***** AVAILABLE DATA *****
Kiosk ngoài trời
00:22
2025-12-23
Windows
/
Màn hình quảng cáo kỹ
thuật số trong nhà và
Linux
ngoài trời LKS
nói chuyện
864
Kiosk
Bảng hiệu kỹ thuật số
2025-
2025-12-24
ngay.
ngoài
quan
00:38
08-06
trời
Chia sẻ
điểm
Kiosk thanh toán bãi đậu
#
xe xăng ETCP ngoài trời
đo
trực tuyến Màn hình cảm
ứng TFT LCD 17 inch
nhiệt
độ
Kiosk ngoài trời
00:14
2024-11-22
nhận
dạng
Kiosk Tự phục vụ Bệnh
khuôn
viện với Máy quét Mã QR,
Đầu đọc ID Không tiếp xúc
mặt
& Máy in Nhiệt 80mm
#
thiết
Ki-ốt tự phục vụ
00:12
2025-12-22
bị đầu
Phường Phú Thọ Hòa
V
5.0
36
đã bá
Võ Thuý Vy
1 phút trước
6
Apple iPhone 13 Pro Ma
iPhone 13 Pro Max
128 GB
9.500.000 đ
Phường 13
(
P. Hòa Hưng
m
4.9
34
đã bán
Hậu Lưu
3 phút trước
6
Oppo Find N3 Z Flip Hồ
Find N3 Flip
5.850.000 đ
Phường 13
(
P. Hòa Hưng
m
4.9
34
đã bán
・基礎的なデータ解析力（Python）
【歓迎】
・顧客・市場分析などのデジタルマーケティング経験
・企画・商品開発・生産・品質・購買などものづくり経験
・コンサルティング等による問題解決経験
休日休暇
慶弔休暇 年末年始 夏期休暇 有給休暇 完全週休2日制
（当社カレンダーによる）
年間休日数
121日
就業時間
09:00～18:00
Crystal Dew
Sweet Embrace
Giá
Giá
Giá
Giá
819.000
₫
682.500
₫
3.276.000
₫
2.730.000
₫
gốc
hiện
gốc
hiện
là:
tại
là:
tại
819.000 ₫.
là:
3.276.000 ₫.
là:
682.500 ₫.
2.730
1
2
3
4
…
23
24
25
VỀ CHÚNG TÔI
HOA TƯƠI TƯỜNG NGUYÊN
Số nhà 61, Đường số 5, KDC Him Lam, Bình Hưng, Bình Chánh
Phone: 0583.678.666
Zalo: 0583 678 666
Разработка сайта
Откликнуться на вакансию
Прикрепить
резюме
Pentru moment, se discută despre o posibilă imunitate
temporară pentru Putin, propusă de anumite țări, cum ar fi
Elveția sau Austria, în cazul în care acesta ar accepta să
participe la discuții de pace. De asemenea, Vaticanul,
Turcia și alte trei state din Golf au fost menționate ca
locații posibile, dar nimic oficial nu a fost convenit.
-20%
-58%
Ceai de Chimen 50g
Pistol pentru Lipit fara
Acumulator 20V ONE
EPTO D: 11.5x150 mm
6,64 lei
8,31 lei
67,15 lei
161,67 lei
*****
• _INSTRUCTIONS FOR THE TASK_: In the records, which lines mention the word "ngoài"? Copy those lines.

• _ANSWER BOX_:
Kiosk ngoài trời
ngoài trời LKS
ngoài
xe xăng ETCP ngoài trời
Kiosk ngoài trời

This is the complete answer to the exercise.